Dataset entries →

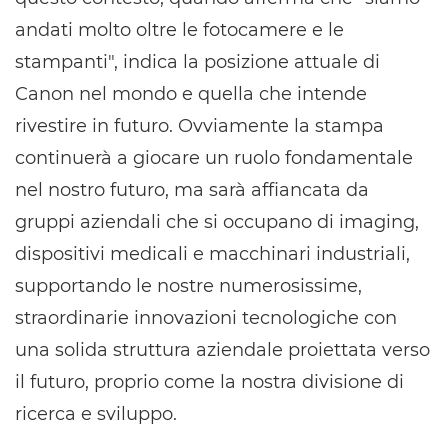
andati molto oltre le fotocamere e le
stampanti", indica la posizione attuale di
Canon nel mondo e quella che intende
rivestire in futuro. Ovviamente la stampa
continuerà a giocare un ruolo fondamentale
nel nostro futuro, ma sarà affiancata da
gruppi aziendali che si occupano di imaging,
dispositivi medicali e macchinari industriali,
supportando le nostre numerosissime,
straordinarie innovazioni tecnologiche con
una solida struttura aziendale proiettata verso
il futuro, proprio come la nostra divisione di
ricerca e sviluppo.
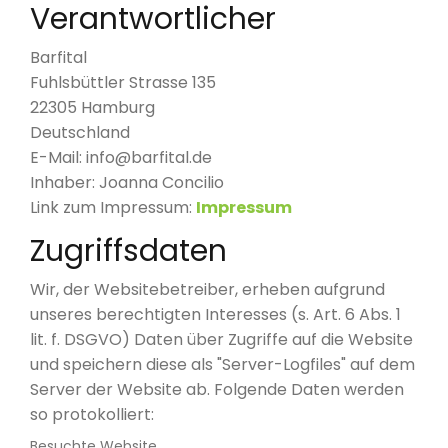
Verantwortlicher
Barfital
Fuhlsbüttler Strasse 135
22305 Hamburg
Deutschland
E-Mail: info@barfital.de
Inhaber: Joanna Concilio
Link zum Impressum:
Impressum
Zugriffsdaten
Wir, der Websitebetreiber, erheben aufgrund
unseres berechtigten Interesses (s. Art. 6 Abs. 1
lit. f. DSGVO) Daten über Zugriffe auf die Website
und speichern diese als "Server-Logfiles" auf dem
Server der Website ab. Folgende Daten werden
so protokolliert:
Besuchte Website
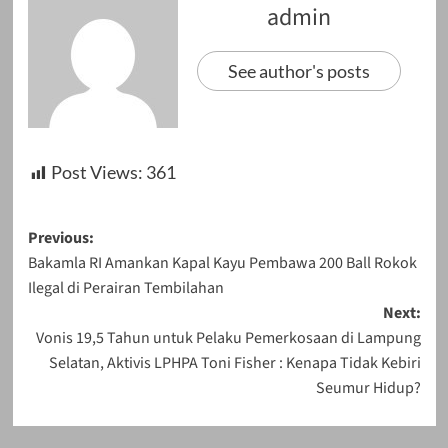
admin
See author's posts
Post Views:
361
Post
Previous:
Bakamla RI Amankan Kapal Kayu Pembawa 200 Ball Rokok
navigation
Ilegal di Perairan Tembilahan
Next:
Vonis 19,5 Tahun untuk Pelaku Pemerkosaan di Lampung
Selatan, Aktivis LPHPA Toni Fisher : Kenapa Tidak Kebiri
Seumur Hidup?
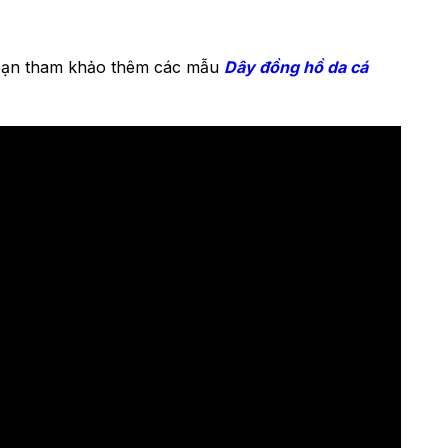
c bạn tham khảo thêm các mẫu
Dây đồng hồ da cá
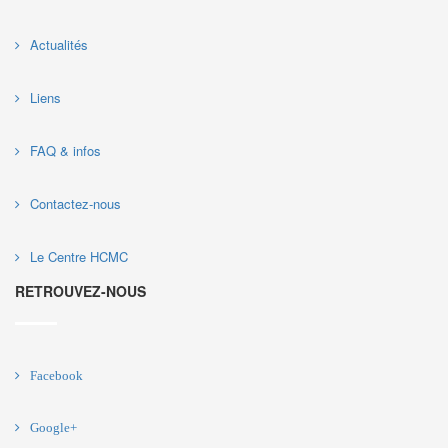
Actualités
Liens
FAQ & infos
Contactez-nous
Le Centre HCMC
RETROUVEZ-NOUS
Facebook
Google+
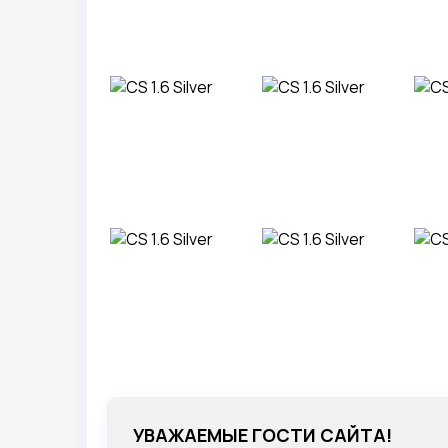
УВАЖАЕМЫЕ ГОСТИ САЙТА!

BRIEF → Which lines in the records above hold the string "Server"? Copy each of them.

REPLY →
und speichern diese als "Server-Logfiles" auf dem
Server der Website ab. Folgende Daten werden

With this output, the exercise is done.